- Occupation: Pirate
- Years active: Late 16th-early 17th centuries
- Known for: One of the first Japanese with whom the southern Vietnamese kingdom of the Nguyễn lords made contact
- Piratical career
- Base of operations: Vietnam

= Shirahama Kenki =

Japanese pirate

Shirahama Kenki (白濱顕貴, Viet: Bạch Tân Hiển Quý) was a Japanese pirate of the late 16th-early 17th centuries, one of the first Japanese with whom the southern Vietnamese principality of the Nguyễn lords made contact.

He first arrived on the Vietnamese coast in 1585, with five ships, and began to engage in pirate raids and coastal assaults. He was eventually driven off by a fleet of at least ten ships led by the sixth son of Lord Nguyễn Hoàng; two of the pirate ships were destroyed, and Shirahama fled.
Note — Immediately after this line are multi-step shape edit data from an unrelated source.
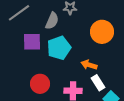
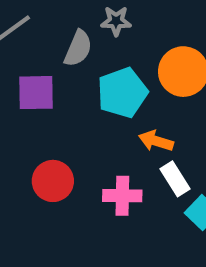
cyan pentagon: (59, 48) -> (122, 93), moved

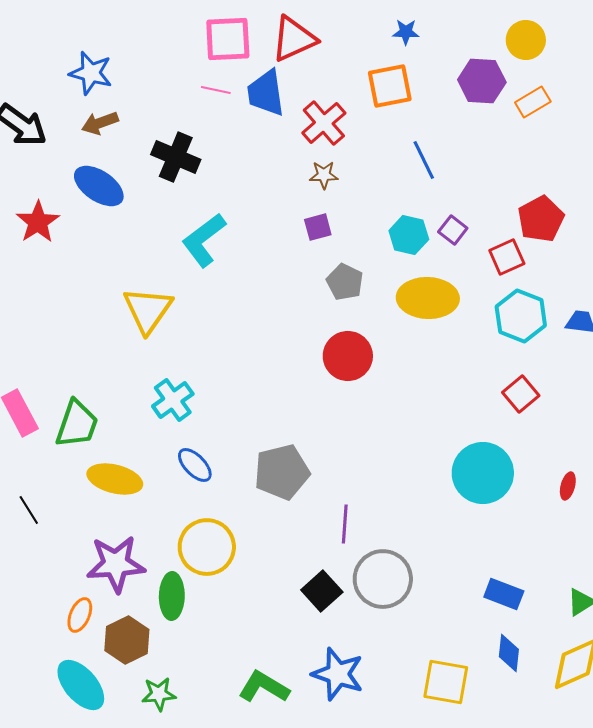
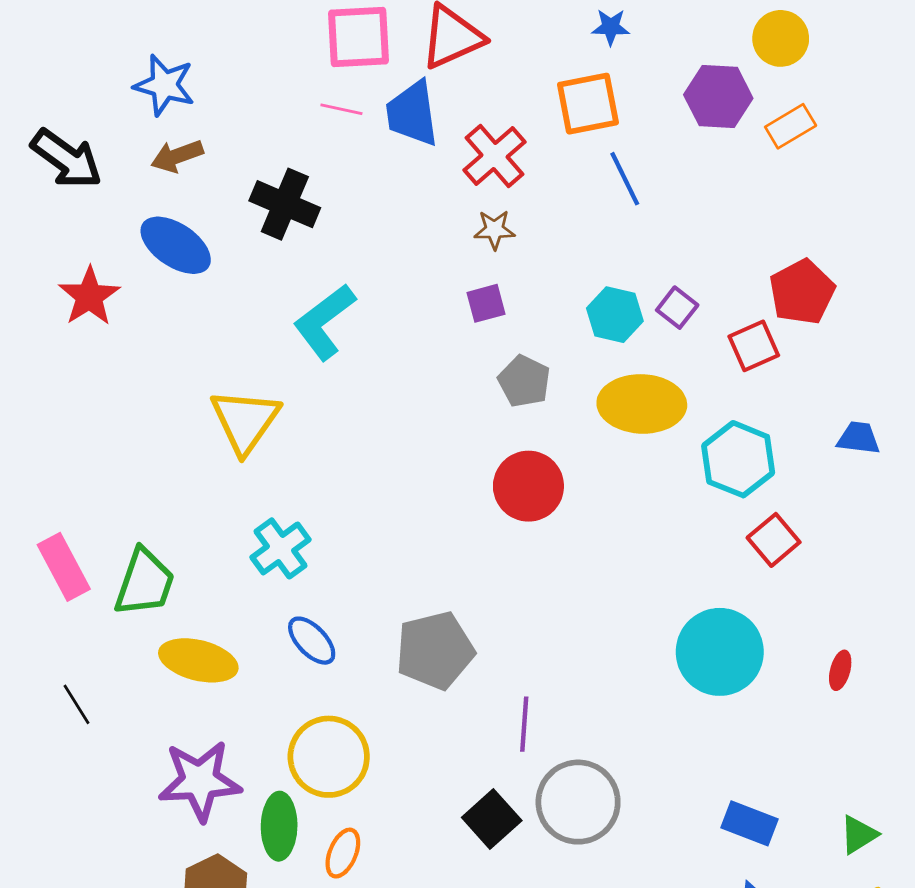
blue line: (424, 160) -> (625, 179), moved
cyan hexagon: (521, 316) -> (738, 459), moved
orange ellipse: (80, 615) -> (343, 853), moved

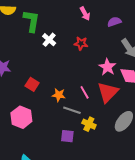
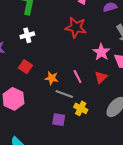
white cross: (49, 40) -> (27, 35), moved, turned 32
red star: (81, 43) -> (76, 28), size x1.5
red triangle: (108, 92) -> (101, 77), size x0.6

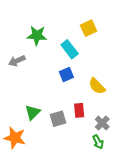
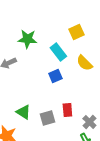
yellow semicircle: (97, 86) -> (84, 63), moved
green triangle: (33, 112) -> (23, 112), turned -42

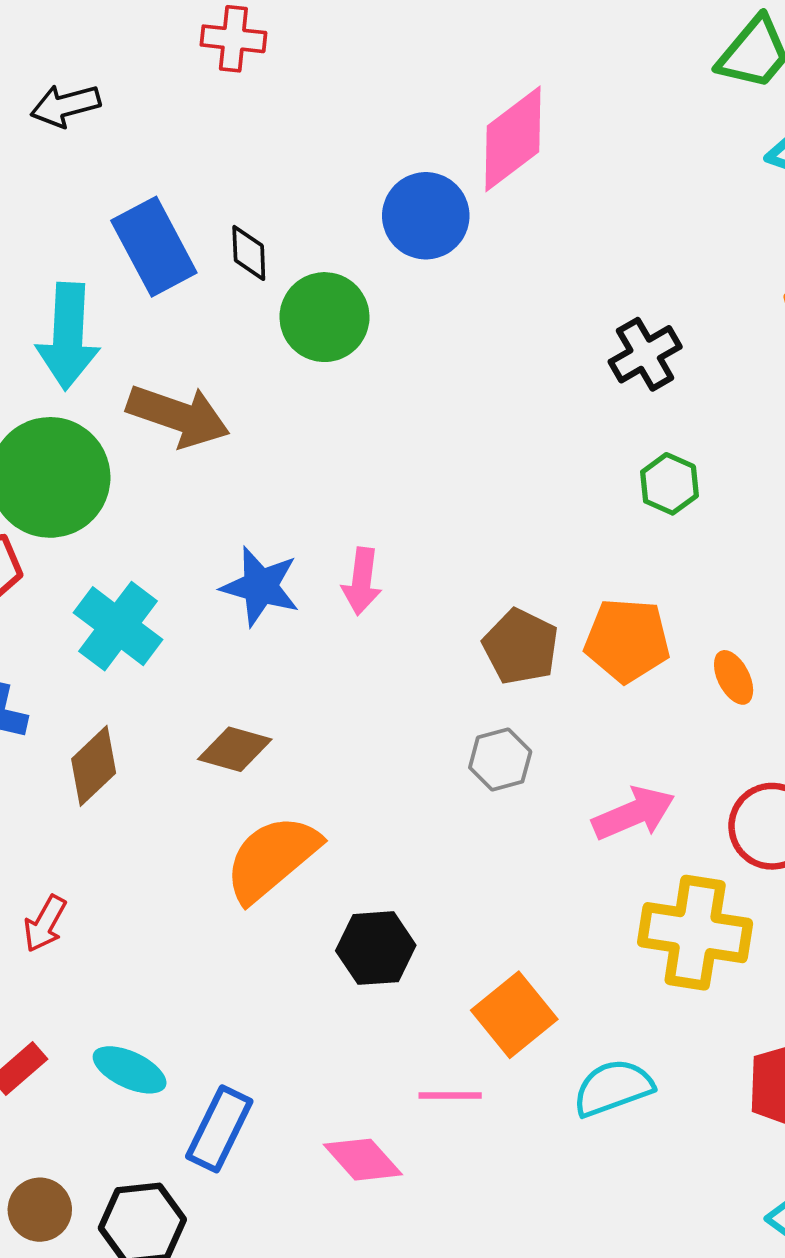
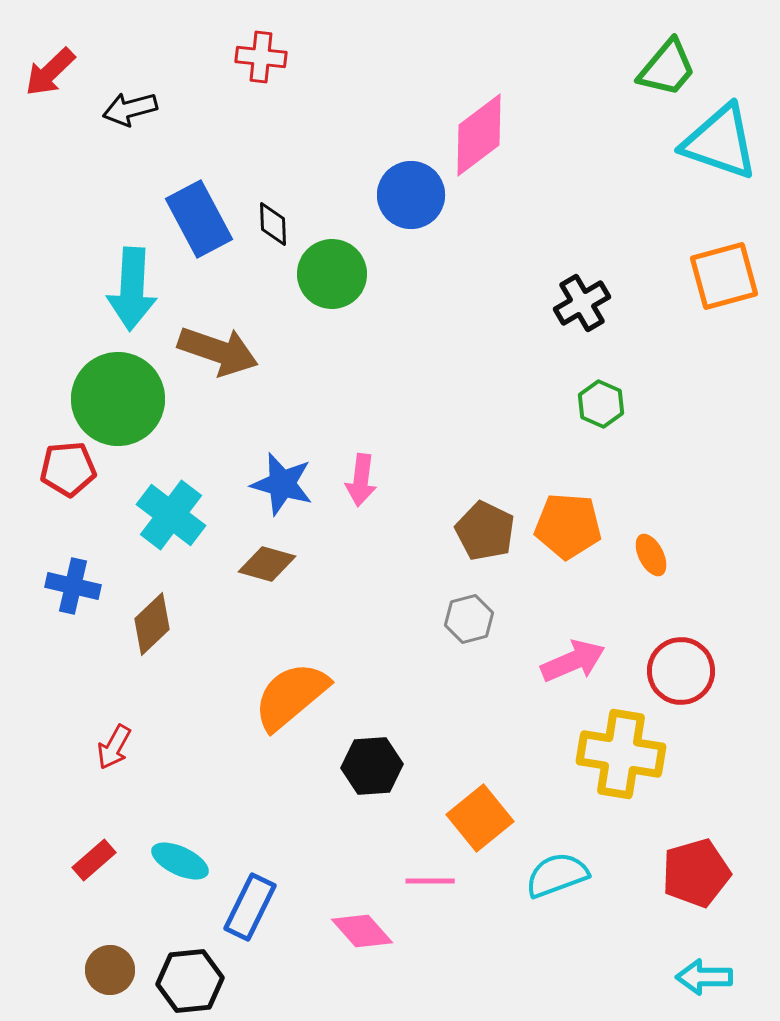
brown diamond: (235, 749) -> (267, 564), moved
It is said that he was mistaken for a Westerner by the Vietnamese he encountered at the time.

Fourteen years later, in 1599, Shirahama's craft was wrecked near the port of Thuận An. The local magistrate, correctly believing him to be some variety of pirate or brigand, attacked Shirahama and was killed. Shirahama was then imprisoned, and Nguyễn Hoàng sent a missive to Tokugawa Ieyasu, new shōgun of Japan, asking how to deal with Japanese sailors in the future. This was the first official contact between the two governments, and marked the beginning of a friendly relationship lasting several decades.